The 3MT is a format whereby researchers explain their work in a tight three-minute time limit. There are no slides or props allowed! I took part in an informal 3MT event at university and found it a great experience, which helped me to condense my MSc project into the core principles at its heart. This is (roughly) what I said!
Who remembers the dress? You know, *that* dress. Was it blue and black? Or white and gold?
For anyone lucky enough to have avoided this phenomenon, it’s an example of an image that’s seen completely differently depending on who’s looking. No matter how much I might be convinced that I’m right and you’re wrong, it shows that human perception varies.
The dress debate may be best left far away on the internet… But what happens when it’s medical images we are looking at?
What if I were your doctor and the controversial picture was your scan? you’d want to be confident that I could be certain about what I could see.
And yet, one of the typical ways medical physicists check that X-ray machines are working is by taking a test picture and then counting the number of increasingly blurry, low-contrast features we can make out.

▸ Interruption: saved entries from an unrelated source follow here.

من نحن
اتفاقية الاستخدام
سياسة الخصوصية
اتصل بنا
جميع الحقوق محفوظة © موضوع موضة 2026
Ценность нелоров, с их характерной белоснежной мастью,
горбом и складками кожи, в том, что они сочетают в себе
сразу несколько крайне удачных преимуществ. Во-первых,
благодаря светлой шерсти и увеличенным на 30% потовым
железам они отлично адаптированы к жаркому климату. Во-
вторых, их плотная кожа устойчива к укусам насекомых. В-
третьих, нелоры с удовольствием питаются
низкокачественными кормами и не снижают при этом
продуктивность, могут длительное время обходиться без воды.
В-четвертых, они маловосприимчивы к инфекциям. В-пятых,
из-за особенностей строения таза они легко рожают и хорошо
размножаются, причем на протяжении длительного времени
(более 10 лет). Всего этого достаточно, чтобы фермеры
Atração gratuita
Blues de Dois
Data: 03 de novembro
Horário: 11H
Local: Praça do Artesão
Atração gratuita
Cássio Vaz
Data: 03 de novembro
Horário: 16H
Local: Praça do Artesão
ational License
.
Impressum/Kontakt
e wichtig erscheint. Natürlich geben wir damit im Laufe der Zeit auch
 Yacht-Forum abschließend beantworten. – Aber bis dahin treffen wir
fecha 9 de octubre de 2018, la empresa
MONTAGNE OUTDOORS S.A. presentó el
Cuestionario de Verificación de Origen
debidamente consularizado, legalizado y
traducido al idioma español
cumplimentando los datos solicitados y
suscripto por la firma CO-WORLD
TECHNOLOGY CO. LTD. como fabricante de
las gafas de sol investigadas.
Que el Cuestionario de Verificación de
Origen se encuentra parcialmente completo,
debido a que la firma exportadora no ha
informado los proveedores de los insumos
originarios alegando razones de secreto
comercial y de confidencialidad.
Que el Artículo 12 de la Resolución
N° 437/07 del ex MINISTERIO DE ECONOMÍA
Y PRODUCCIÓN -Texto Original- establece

As you might have guessed, we might not always agree with each other.
If you can see 12 features one week and I only count 10 the next, is our equipment failing? Or have I just put my contact lenses in the wrong eyes again like I did last week?
I’m trying to get rid of this uncertainty by using a new measure of image quality that relies on computer software. Because, computers are a lot more consistent than we are. They aren’t as short-sighted as I am, they don’t get tired and they won’t change their mind depending on how sunny or dark the room is.
My computer software analyses images of a pretend tumour, and gives each image a detectability score. It considers contrast and noise, and simulates the response of human eyes to account for our vision.
I am using the scores to find out how to make lung tumours as visible as possible on CT scans.
CT scans are 3D X-rays. The scanner takes loads of X-rays from many angles around the patient, then combines them all into a 3D picture.
There are lots of different ways that it can do this combining. I’m going to scan a model lung tumour lots of times, using lots of different settings. I’ll then get my computer software to see how clearly it can see the tumour in each of these scenarios.
I’ll combine all the highest-scoring settings to make a theoretically optimum protocol for processing lung CT scans.
This gets rid of the subjectivity of using different people’s opinions over which protocol makes the best images. The computer will decide!
I’ll then test the new protocol against what we are currently using. Hopefully it will be significantly better!
Ultimately, it will help optimise lung CT scans, so that we can use less radiation, and still produce great-quality images, to enable doctors to see tumours clearly. Overall, it will be great to enable more effective assessments of lung cancer – which, unlike that dress, I’m sure we can all agree on.